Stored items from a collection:
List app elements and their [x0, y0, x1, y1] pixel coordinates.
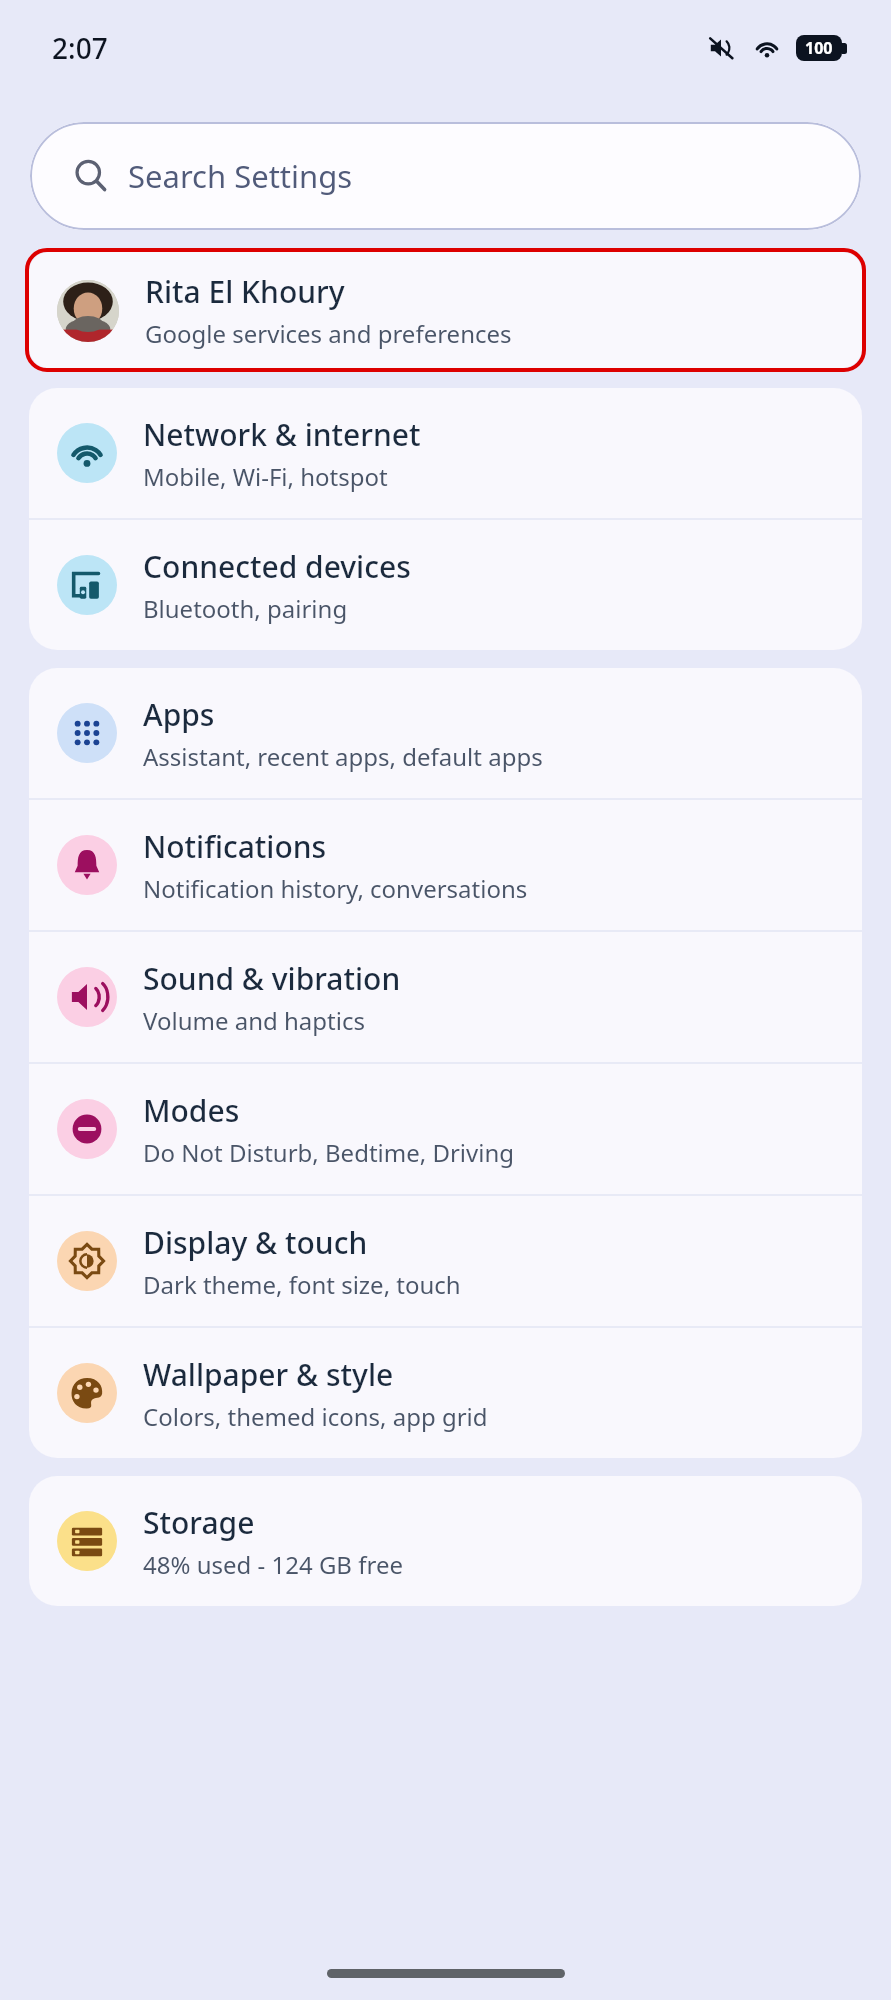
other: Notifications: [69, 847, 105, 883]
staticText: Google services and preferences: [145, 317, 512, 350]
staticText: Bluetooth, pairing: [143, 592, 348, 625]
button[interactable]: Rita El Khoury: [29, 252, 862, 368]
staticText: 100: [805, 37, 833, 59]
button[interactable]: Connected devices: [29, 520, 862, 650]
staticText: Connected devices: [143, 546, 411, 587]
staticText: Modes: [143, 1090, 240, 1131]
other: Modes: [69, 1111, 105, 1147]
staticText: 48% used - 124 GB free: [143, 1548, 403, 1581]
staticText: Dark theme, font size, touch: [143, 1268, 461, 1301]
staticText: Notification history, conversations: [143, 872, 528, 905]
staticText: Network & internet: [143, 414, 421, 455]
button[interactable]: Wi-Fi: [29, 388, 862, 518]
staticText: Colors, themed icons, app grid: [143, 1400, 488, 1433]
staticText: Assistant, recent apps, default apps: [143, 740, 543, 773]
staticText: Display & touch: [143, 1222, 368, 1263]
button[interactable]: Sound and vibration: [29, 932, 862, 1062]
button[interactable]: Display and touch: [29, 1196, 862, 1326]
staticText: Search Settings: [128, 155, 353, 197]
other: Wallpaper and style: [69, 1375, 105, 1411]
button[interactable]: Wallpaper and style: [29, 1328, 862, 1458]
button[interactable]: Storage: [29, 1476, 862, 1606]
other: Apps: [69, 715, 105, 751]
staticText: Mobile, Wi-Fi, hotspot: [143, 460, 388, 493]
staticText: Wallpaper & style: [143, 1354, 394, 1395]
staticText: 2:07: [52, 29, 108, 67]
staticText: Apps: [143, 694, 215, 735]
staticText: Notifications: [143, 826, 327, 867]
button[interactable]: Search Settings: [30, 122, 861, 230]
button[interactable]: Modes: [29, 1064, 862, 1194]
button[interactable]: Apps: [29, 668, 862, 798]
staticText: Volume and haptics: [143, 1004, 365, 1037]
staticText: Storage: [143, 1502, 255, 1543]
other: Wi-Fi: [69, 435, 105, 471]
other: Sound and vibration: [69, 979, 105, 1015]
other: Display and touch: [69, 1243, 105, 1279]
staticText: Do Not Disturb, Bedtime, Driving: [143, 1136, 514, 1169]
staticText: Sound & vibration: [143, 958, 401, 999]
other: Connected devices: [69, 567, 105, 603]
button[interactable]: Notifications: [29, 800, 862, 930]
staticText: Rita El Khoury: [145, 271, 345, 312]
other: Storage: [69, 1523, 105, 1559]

---

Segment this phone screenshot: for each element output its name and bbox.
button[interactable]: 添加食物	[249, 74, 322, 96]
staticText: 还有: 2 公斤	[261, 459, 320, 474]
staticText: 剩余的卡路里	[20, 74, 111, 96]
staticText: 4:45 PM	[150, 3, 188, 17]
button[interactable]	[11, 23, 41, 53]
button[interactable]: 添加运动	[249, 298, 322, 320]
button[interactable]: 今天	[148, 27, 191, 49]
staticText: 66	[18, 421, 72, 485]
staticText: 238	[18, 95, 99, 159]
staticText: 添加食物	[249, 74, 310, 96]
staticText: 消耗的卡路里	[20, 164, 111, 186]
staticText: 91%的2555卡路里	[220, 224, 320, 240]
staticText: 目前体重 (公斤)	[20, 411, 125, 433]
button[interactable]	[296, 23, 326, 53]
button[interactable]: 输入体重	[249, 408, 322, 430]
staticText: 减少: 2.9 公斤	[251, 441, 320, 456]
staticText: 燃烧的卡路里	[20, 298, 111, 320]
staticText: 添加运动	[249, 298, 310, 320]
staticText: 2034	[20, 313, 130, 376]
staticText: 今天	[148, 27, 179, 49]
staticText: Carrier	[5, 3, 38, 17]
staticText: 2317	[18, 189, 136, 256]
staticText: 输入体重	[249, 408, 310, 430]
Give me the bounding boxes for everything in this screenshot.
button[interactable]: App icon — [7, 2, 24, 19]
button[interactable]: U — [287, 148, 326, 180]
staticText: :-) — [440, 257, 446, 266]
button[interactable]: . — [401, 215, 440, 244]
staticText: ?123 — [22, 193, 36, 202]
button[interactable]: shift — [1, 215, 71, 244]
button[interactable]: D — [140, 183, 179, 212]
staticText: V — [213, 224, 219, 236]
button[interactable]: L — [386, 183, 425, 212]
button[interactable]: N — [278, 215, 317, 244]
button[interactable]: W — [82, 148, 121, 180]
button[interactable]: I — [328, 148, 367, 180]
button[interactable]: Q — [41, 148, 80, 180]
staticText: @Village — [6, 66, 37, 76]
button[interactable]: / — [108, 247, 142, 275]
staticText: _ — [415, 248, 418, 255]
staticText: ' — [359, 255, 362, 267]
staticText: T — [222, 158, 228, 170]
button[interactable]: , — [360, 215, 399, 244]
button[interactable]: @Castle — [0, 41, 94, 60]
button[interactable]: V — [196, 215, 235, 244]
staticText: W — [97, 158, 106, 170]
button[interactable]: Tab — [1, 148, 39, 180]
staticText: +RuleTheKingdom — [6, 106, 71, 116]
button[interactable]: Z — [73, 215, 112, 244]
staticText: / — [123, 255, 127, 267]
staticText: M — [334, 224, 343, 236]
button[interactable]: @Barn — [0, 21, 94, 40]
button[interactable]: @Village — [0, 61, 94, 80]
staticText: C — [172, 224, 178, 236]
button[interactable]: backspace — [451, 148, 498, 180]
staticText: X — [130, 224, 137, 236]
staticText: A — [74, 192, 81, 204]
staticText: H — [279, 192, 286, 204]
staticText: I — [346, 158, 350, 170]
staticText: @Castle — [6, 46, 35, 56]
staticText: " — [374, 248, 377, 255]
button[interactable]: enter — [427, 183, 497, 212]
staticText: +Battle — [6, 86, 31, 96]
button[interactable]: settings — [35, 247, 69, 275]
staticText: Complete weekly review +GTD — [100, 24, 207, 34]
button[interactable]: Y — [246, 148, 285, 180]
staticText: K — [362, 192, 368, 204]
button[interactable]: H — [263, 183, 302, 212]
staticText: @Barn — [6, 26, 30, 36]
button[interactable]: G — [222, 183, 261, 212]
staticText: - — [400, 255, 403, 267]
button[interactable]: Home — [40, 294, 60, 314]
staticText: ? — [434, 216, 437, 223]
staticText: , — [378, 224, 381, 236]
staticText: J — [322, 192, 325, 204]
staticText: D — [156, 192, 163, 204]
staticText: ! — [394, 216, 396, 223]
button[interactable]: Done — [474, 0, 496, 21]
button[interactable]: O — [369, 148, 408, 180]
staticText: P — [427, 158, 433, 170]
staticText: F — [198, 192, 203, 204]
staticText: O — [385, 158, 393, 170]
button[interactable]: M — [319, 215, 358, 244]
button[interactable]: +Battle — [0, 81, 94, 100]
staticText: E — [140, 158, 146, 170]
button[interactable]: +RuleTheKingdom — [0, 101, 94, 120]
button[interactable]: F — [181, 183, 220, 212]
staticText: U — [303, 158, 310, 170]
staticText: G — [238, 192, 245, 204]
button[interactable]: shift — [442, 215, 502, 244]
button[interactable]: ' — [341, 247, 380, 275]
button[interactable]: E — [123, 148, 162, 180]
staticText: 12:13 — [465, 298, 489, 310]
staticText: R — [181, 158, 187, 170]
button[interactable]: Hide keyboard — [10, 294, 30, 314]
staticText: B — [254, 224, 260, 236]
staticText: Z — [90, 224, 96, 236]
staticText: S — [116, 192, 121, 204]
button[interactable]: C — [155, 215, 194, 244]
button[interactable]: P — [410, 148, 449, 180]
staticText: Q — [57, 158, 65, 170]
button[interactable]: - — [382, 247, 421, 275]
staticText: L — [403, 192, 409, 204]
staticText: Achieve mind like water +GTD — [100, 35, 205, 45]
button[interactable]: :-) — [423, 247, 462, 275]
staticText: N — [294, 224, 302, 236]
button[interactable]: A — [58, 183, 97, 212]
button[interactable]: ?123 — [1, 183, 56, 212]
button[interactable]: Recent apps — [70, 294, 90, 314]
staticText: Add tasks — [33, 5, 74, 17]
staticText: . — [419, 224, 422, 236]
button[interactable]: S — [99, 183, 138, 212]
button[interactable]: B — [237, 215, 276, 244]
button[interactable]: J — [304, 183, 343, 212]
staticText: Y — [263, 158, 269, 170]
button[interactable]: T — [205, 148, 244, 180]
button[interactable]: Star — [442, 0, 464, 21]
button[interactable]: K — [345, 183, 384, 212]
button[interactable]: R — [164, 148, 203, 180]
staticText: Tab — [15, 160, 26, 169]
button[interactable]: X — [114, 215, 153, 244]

* * *

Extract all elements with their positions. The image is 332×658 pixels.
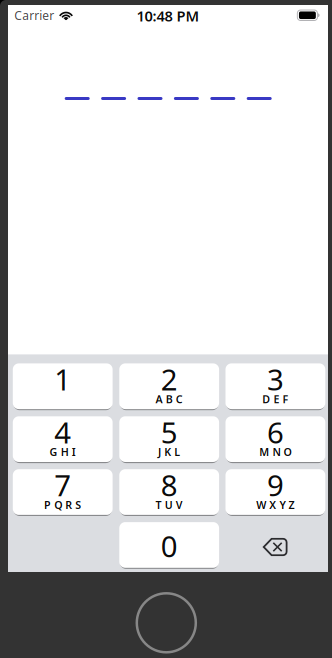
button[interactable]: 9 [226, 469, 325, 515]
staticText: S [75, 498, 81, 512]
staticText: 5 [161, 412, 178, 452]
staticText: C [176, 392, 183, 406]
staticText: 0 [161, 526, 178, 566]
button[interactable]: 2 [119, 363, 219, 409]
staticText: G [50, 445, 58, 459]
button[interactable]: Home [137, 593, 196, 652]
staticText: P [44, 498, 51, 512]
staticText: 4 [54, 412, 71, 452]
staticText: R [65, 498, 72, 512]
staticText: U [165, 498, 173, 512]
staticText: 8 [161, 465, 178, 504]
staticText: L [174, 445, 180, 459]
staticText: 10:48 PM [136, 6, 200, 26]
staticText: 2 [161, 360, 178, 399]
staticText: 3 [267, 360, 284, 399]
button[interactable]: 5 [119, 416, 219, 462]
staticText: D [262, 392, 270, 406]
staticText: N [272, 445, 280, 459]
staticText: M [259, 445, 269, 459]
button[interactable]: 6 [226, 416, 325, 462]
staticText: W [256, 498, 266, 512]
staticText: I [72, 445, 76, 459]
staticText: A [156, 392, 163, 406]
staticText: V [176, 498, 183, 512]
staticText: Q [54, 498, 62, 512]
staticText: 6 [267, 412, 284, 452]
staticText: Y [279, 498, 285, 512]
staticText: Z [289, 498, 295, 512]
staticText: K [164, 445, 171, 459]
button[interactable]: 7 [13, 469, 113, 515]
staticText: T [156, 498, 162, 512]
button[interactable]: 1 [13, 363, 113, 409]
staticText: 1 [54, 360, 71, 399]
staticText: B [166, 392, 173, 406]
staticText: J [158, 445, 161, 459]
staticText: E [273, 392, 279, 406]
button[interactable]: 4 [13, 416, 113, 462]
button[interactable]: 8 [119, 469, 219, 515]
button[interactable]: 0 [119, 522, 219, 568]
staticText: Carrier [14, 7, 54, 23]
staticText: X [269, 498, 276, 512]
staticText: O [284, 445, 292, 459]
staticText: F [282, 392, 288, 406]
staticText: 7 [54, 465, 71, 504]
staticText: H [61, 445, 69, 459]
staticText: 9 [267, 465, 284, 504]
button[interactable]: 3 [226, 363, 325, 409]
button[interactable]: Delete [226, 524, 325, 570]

▸ EXERCISE DIRECTIONS:
Check every line of the data above for the string "Modes", and copy those that have it.

▸ RESPONSE TO THIS EXERCISE:
staticText: Modes: [143, 1090, 240, 1131]
other: Modes: [69, 1111, 105, 1147]
button[interactable]: Modes: [29, 1064, 862, 1194]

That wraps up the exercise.